Why does golang not support casting a slice to an empty interface? You can however work around it, by declaring a variable with an empty interface as type and assinging the slice to that variable. Why are those not the same thing?

Example: https://play.golang.com/p/r4LXmR4JhF0

CodePudding user response:

First, Go doesn't support casting at all.

There simply is no type casting in Go*.

What you're attempting to do is a type assertion.

There are two reasons your attempt fails. Both are explained by the compiler:

  1. invalid type assertion: slice.(<inter>) (non-interface type []interface {} on left)

    You cannot type-assert any non-interface type to an interface.

  2. non-name *castedSlice on left side of :=

    *castedSlice is invalid in this context.

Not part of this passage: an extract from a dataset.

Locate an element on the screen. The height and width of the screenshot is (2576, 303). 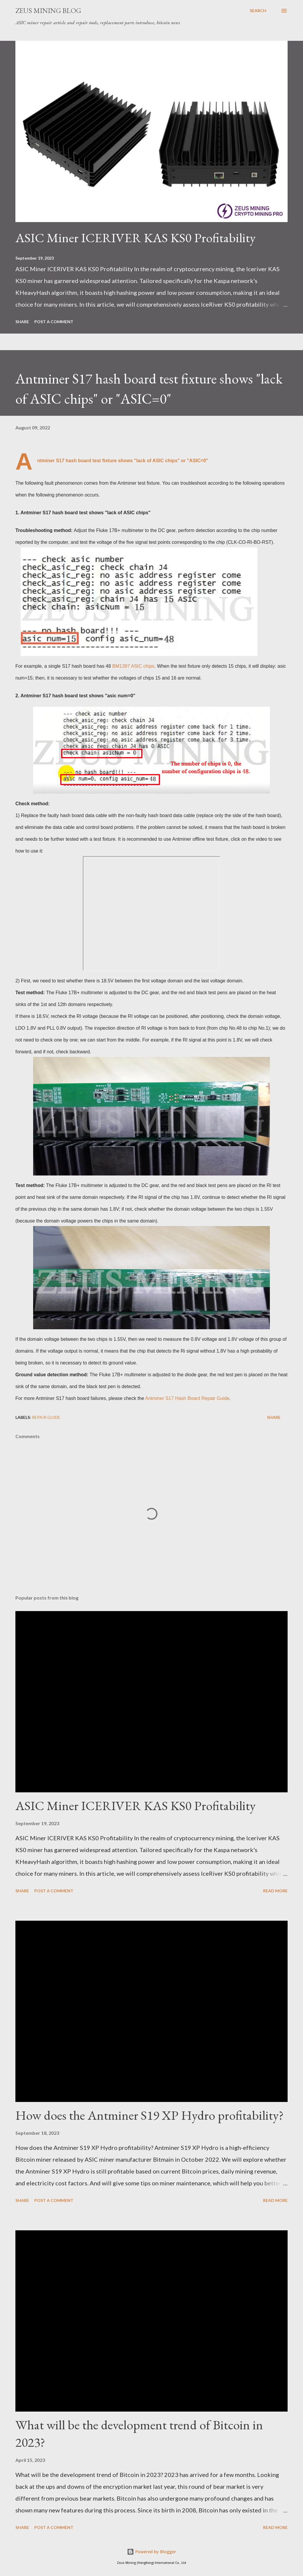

Assignment is the correct approach if you want to store a slice in a variable of type interface{}. You can do this a few ways:

  1. As you have discovered, this works:

    var result interface{}
    result = slice
    
  2. You can combine those two lines:

    var result interface{} = slice
    
  3. You can also do a short variable declaration:

    result := interface{}{slice}
    

*lest anyone nitpick the statement: It is technically possible to accomplish the same as type casting in Go, with use of the unsafe package, but as this is outside of the language spec, and is, by definition, unsafe, I think it's still a reasonable statement that Go does not support type casting.